Descartes’ definition of eminent containment indicates that this sort of containment is supposed to accommodate cases where the cause differs in nature from its effect, and so cannot contain this effect “such as we perceive it.” However, this definition does not fit very well his own example in the Sixth Meditation of this sort of containment. In this text, Descartes considers the containment of the objective reality of our sensory ideas either in God or in something “nobler than body,” namely, some finite thinking thing. With respect to this example, it is not the case that what is eminently contained in the object of our idea is something so great that it can take the place of what we perceive in the object. For one thing, the objects that contain the reality of our sensory ideas are neither God nor things nobler than body, but rather bodies themselves.

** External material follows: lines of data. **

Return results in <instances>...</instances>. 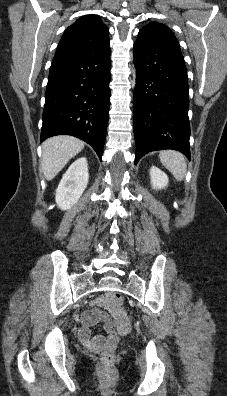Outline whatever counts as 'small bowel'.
I'll list each match as a JSON object with an SVG mask.
<instances>
[{
	"instance_id": "1",
	"label": "small bowel",
	"mask_w": 227,
	"mask_h": 396,
	"mask_svg": "<svg viewBox=\"0 0 227 396\" xmlns=\"http://www.w3.org/2000/svg\"><path fill=\"white\" fill-rule=\"evenodd\" d=\"M91 306V309L82 314L83 326L79 330V338L84 345L101 349L107 345L115 344L121 336L130 332L129 318L123 309L114 303L113 296L110 293L98 297ZM99 321L105 323L107 337L102 335L91 336L90 326Z\"/></svg>"
}]
</instances>
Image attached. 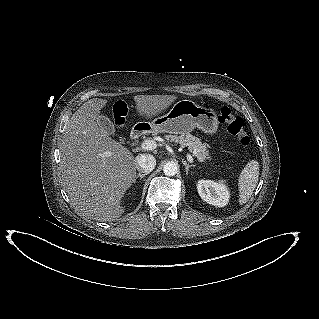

Bodily qualities are supposed to be eminently contained in some object that differs from the objects of our sensory ideas insofar as that object has features that are “so great” that they can “take the place of” such qualities.
This example seems to indicate that eminent containment paradigmatically involves the ability of God’s infinite mind to contain creatures and of finite minds to contain bodily objects. One suggestion here is that though God cannot formally contain features of creatures, and finite minds cannot formally contain features of the material world, still they have the power to represent these features in thought. There is textual evidence for attributing this sort of view to Descartes in one of the rare texts outside of the Meditations in which he discusses eminent containment. This text is from an exchange with his pseudonymous critic Hyperaspistes. This critic objected that in Descartes’ view, “since a corporeal thing is not nobler than the idea that the mind has of it, and mind contains bodies eminently, it follows that all bodies, and thus the whole of this visible world, can be produced by the human mind”. Such an implication is said to be problematic insofar as it undermines our confidence that God alone created the visible world. In response, Descartes does not dispute that our mind eminently contains the visible world but only protests that we can produce “not, as objected, the whole of this visible world, but the idea of the whole of things that are in this visible world”. The indication here is that the whole visible world is eminently contained in our mind in the sense that we have the power to produce the idea of this world. In applying this suggestion to the example in the Sixth Meditation, we have the view that minds can eminently contain bodily qualities in virtue of the fact that they have the power to produce the reality present objectively in our sensory ideas of those qualities.